Thursday, March 4, 2010

Where are we going?


Technology sure makes life easy, but I think it's making me soft.

We arrived in Ontario, California, last night with one major item missing -- our GPS! I left it in the glove box of the van, which is parked at the airport in Kansas City. We're going to be here 12 days, and I was depending on that box to get us around. I feel so vulnerable.

It's not like I'm clueless to navigating. I love maps, and I generally have a great sense of direction. So, last night why did I feel like a lost kid searching for his mother at the mall? Before we hit the streets, we fumbled around with a rental car map, our cell phones, and a phone book (what's that?) until a friendly local dude offered assistance.

I could hear in my mind the sound of my deceased father smacking his forehead and shaking his head in disbelief. He's the one who taught me a love for orienteering. One of the few tangible objects that I inherited from my father was a yellowed plastic box full of maps. There are road maps and tourist maps and mostly old maps pulled from decades-old issues of National Geographic.

One of the many skills my father instilled in me -- in conjunction with that box of maps -- is a knack for getting from point A to point B. As we prepared for the dozens of road-trips we took as a family, he would spend hours planning, plotting, and routing. He loved figuring distances, estimating times of arrival, and calculating miles per gallon.
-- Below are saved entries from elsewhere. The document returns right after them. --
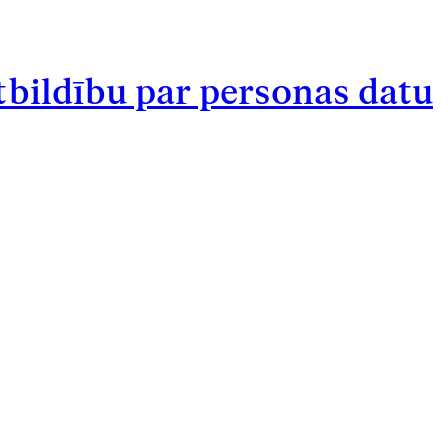
tbildību par personas datu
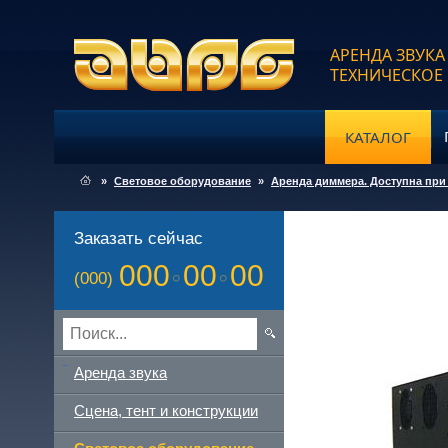
АРЕНДА ЗВУКА
ТЕХНИЧЕСКОЕ
КАТАЛОГ
»
Световое оборудование
»
Аренда диммера. Доступна при
Заказать сейчас
000
00
00
(000)
Аренда звука
Сцена, тент и конструкции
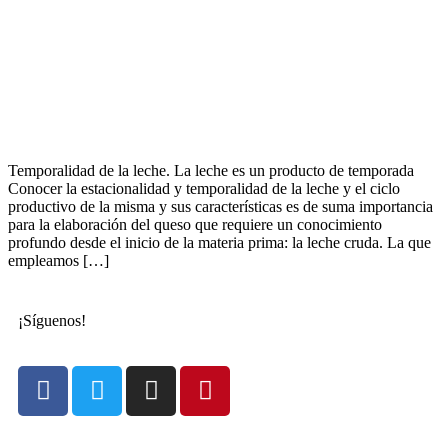
Temporalidad de la leche. La leche es un producto de temporada
Conocer la estacionalidad y temporalidad de la leche y el ciclo
productivo de la misma y sus características es de suma importancia
para la elaboración del queso que requiere un conocimiento
profundo desde el inicio de la materia prima: la leche cruda. La que
empleamos […]
¡Síguenos!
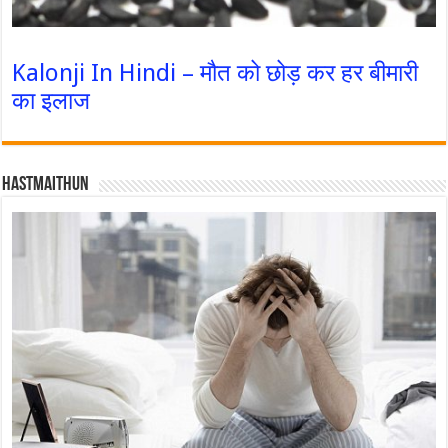
Kalonji In Hindi – मौत को छोड़ कर हर बीमारी
का इलाज
Hastmaithun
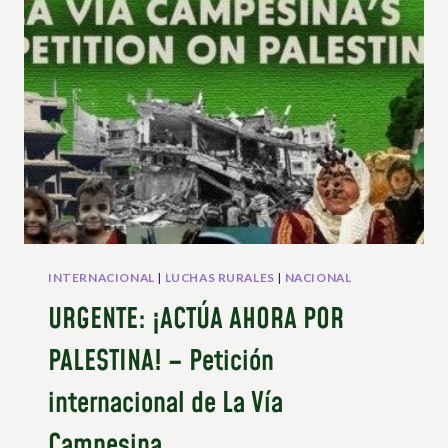
DE
COMUNIDADES
CAMPESINAS
Y
GUARDAS
FORESTALES
EN
TAILANDIA
INTERNACIONAL
|
LUCHAS RURALES
|
NACIONAL
URGENTE: ¡ACTÚA AHORA POR
PALESTINA! – Petición
internacional de La Vía
Campesina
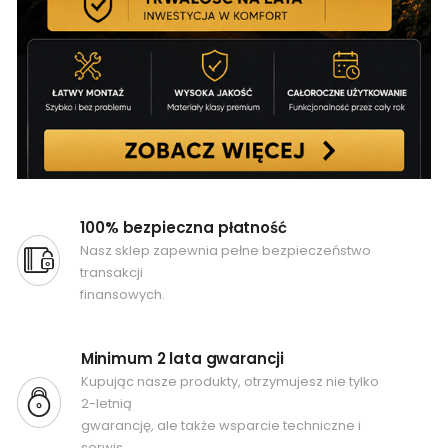
100% bezpieczna płatność
Nasz sklep zapewnia pełne bezpieczeństwo
transakcji
finansowych.
Minimum 2 lata gwarancji
Kupując nasze produkty, otrzymujesz nie tylko
2-letnią
gwarancję, ale także wsparcie techniczne i
serwis.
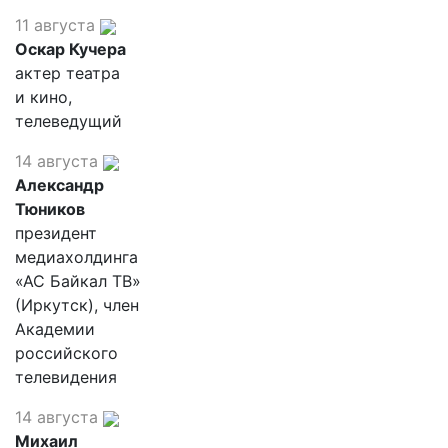
11 августа
Оскар Кучера
актер театра
и кино,
телеведущий
14 августа
Александр
Тюников
президент
медиахолдинга
«АС Байкал ТВ»
(Иркутск), член
Академии
российского
телевидения
14 августа
Михаил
And I loved looking over his shoulder at the scribbles on his maps.

As a young adult I experienced the satisfying rush of hitting the ground in an unknown territory, getting a lay of the land, grabbing a map, establishing my bearings, and sniffing out directions. And as much as I appreciate the convenience of a GPS, my dependence on it has shriveled my nurtured abilities and left me a puny helpless tourist.